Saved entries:
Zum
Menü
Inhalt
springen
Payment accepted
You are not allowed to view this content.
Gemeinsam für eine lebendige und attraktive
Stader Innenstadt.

• **What you will do**: Retype exactly the line with "You are not allowed to view this content." and each line after it until the records end, and include no other line.

• **Solution to this task**:
You are not allowed to view this content.
Gemeinsam für eine lebendige und attraktive
Stader Innenstadt.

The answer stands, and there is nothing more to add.